Progesterone exerts a less potent physiologic effect than that of the synthetic progestins in oral contraceptives(2). The action of progesterone is complex, it affects the levels of serotonin and gamma-aminobutyric acid, and other neurotransmitters(3). Micronized progesterone (Prometrium) in 100-mg and 200-mg capsules is the only commercially available oral progesterone (4). However, we use transdermal gels (5) in the treatment of adolescent PMDD for the following reasons: Prometrium, which is synthesized from a plant source, contains peanut oil that can cause an anaphylactic response,(4) and the smallest dose available (100 mg) is 4 times the dosage we have found to be effective in our patients. In this article, we report the successful use of a rapidly absorbed progesterone transdermal gel in preventing or resolving the symptoms of PMDD in two of our adolescent patients.

Case 1
An 18-year-old adolescent who experienced menarche at the aae of 13 became our patient when she was 16 years of age. At the time of this writing, her weight and height are normal for her age, and her menstrual cycle ranges from 28 to 30 days. Three days before she menstruates, this patient regularly experiences the spectrum of diagnostic criteria for PMDD: irritability, lability, lethargy, changes in sleep patterns and appetite, bloating, and migraine. The administration of a progesterone transdermal gel 50 mg/0.1 mL was prescribed at 25 mg (0.05 mL) to be applied twice daily (morning and night) to the dorsal side of one hand.

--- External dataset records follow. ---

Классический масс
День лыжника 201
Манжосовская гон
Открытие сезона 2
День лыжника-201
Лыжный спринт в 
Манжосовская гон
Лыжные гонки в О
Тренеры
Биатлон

This treatment results in the complete resolution of the symptoms of PMDD for this patient.

Case 2
A thin (body fat, 15%) adolescent treated by our practice experienced menarche at the age of 14 1/2 years. Probably as a result of insufficient body fat and a low level of estrone, she menstruates only every 2 to 3 months but experiences the symptoms of PMDD during every month in which she menstruates. Now, 5 to 7 days before the estimated date of menstruation and/or "when she feels her symptoms worsening," she applies 25 mg (0.05 mL) of progesterone transdermal gel 50 mg/0.1 mL daily (morning and night) to the dorsal side of one hand. The symptoms of PMDD resolve completely with this treatment.

References
1. [No author listed.] Premenstrual dysphoricdisorder: Diagnosis and prognosis. Available at: http:// www.psychiatrymatters.md. Accessed 2/14/2002.

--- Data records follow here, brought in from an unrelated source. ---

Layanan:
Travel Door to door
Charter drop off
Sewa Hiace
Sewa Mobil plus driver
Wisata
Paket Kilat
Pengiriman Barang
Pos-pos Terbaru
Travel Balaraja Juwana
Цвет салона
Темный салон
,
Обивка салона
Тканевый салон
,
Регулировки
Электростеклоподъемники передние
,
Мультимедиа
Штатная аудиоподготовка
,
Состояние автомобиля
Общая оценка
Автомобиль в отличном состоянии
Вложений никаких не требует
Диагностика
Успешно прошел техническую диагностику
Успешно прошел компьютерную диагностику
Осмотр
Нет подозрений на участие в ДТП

2. Lachelin GG. Introduction to Clinical Reproductive Endocrinology. London: ButterworthHeinemann; 1991:182-183.
3. Yen SSC. Chronic anovulation due to CNS-hypothalamic-pituitary dysfunction. In: Reproductive Endocrinology: Physiology, Pathophysiology, and Clinical Management. Philadelphia: Saunders; 1999:516-561.
4. Olin B, ed. Drug Facts and Comparisons. St. Louis, MO: Facts and Comparisons; 2002:230.
5. Willimann H, Walde P, Luisi PL, et al. Lecithin transdermal gel as matrix for transdermal transport of drugs. J Pharm Sci 1992;81:871-874.